Qualche considerazione sul caso “Carige”

carige
Banca Carige è uno storico istituto finanziario genovese, nato nel lontano 1483. Si tratta di una delle principali banche attive nel panorama nazionale, oltre ad essere di fatto la più rilevante banca ligure. La “Cassa di Risparmio di Genova ed Imperia”, questo il significato dell’acronimo, con le sue radici antichissime, conta oggi più di mille punti vendita in tutta Italia. Nonostante la tradizione consolidata, questa protagonista della vita finanziaria italiana è finita di recente sotto i riflettori dopo l’ispezione avviata dalla Banca d’Italia. A questo fatto, si sono intrecciate poi le vicende più recenti, che risalgono alla scorsa primavera, e che riguardano nello specifico la cessione di blocchi di quote dell’istituto a investitori selezionati e a un prezzo vantaggioso.

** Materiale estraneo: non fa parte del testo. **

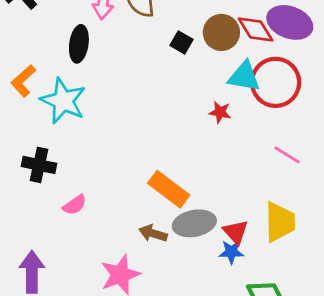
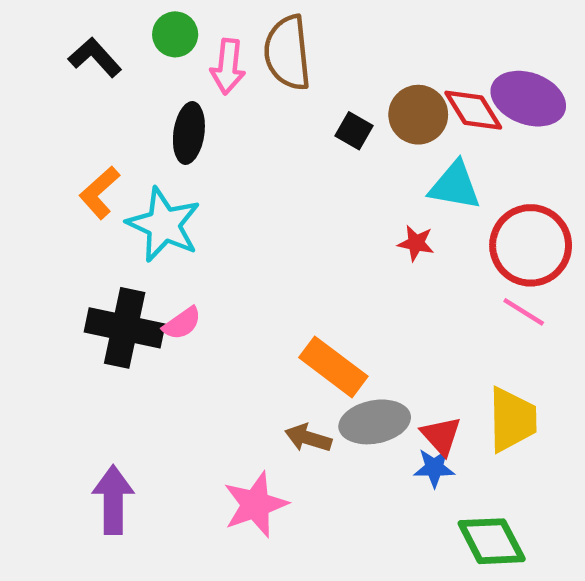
red circle: (276, 82) -> (531, 245), moved
black cross: (39, 165) -> (125, 328), size x1.4
pink semicircle: (75, 205) -> (182, 323), moved

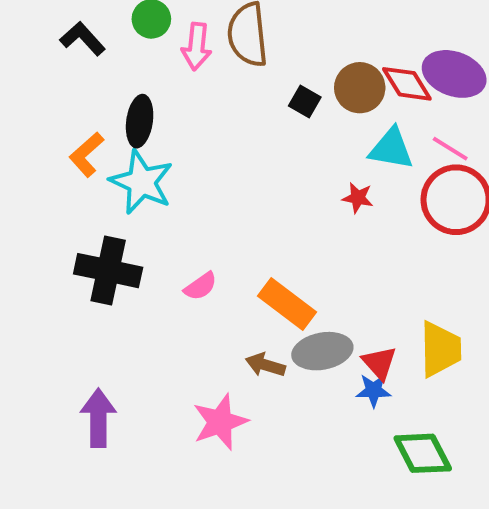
black ellipse: (189, 133) -> (140, 121), moved
pink line: (524, 312) -> (450, 149), moved
pink semicircle: (182, 323) -> (201, 286), moved

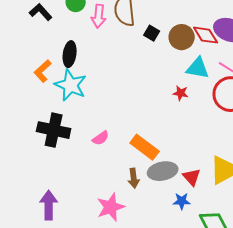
black square: (305, 101) -> (152, 33), moved
brown arrow: (265, 365) -> (134, 178), turned -114
blue star: (373, 390) -> (182, 201), moved

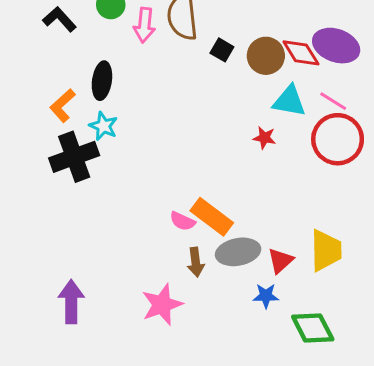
cyan star: (71, 85) -> (103, 126), size x0.6
black cross: (54, 130) -> (74, 157), moved, turned -32
pink semicircle: (101, 138) -> (182, 221), moved, turned 60
red triangle: (192, 177) -> (280, 261), turned 30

Per comprendere quanto sta accadendo mettendo piuttosto in crisi la Fondazione, è importante approfondire alcuni aspetti generali della vita economica. Esiste un fattore particolarmente importante all’interno dell’attività di una banca, rilevato costantemente da Bankitalia, che viene definito “Valore a rischio” o “VaR”. Questo parametro di grande importanza per gli equilibri dell’intero mercato, misura la perdita potenziale di una posizione di investimento in un dato frangente di tempo. Si tratta di una tecnica che viene utilizzata dalle banche di investimento per il calcolo del rischio di mercato connesso alle proprie operazioni.

Il motivo principale per cui Bankitalia si preoccupa di tenere sotto controllo questo indice è evitare che all’interno di una banca si assumano rischi molto alti con delle ripercussioni sul sistema finanziario; rischi che poi potrebbero ricadere anche su chi ha aperto un conto corrente bancario nell’istituto in questione.
Quello che è accaduto a Banca Carige è un periodico sforamento di questo valore, registrato all’interno dei bilanci. Il quotidiano torinese “La Stampa” ha già parlato di questo fenomeno in termini di “mina-derivati”, ovvero di una serie di contratti derivati che avrebbero assorbito liquidità causando un vero e proprio “funding gap”. In poche parole, la banca avrebbe raccolto meno di quanto le servirebbe. In relazione al costo di investimento, il “funding gap” può essere definito infatti come quella parte del costo dello stesso investimento che non può essere coperta dalle entrare nette del progetto.

Tra i principali fattori responsabili di questa situazione ci sarebbero un certo numero di contratti derivati che vengono generalmente definiti “a leva”, ovvero a debito, e con rischi di perdite che si sono rivelati per la banca superiori all’investimento. Di conseguenza, Carige ha ceduto sino a oggi circa il 10% del suo capitale sociale, attraverso la vendita di più di 238 milioni di azioni legate alla banca, a un prezzo di 0,40 euro per azione. Si è trattato di un’operazione di “accelerated bookbuilt offering”, ovvero di cessione rapida e vantaggiosa a una serie specifica di investitori come enti, banche, assicurazioni.

Del resto, è noto che i contratti derivati non possiedono un ottima reputazione a livello mondiale e sono stati spesso al centro di vari scandali finanziari, finendo per arrecare gravi perdite ai soggetti coinvolti. Infatti, alcuni economisti, come lo statunitense Warren Buffet, li hanno definiti “armi di distruzione finanziaria di massa”, sottolineando una probabile responsabilità di questi strumenti finanziari all’interno della crisi che si sta verificando negli ultimi anni in Europa.

E c’è di più. Dal 22 maggio scorso, Giovanni Berneschi, a capo dell’istituto bancario, è indagato per truffa, e per aver di fatto gestito in maniera poco chiara la vita finanziaria dell’istituto, attraverso operazioni immobiliari probabilmente poco pulite, con le quali secondo l’accusa, lo stesso Berneschi avrebbe aumentato la liquidità dei propri conti altrove. Le indagini stanno cercando di fare chiarezza anche sul ruolo di altri funzionari della Carige all’interno della vicenda, e del loro rapporto con altre società, e con imprenditori italiani.

Sarebbero collegati a questa vicenda anche altri nomi, a cui corrispondono ulteriori processi, come quello degli architetti Daniele Bianco e Gerolamo Valle. Spariti misteriosamente nel nulla, alcuni fascicoli relativi al loro processo, conterrebbero invece alcuni indizi sulle intercettazioni fra Berneschi e Menconi, il leader di Carige Vita, elementi che aiuterebbero dunque a fare luce sull’intera vicenda Carige.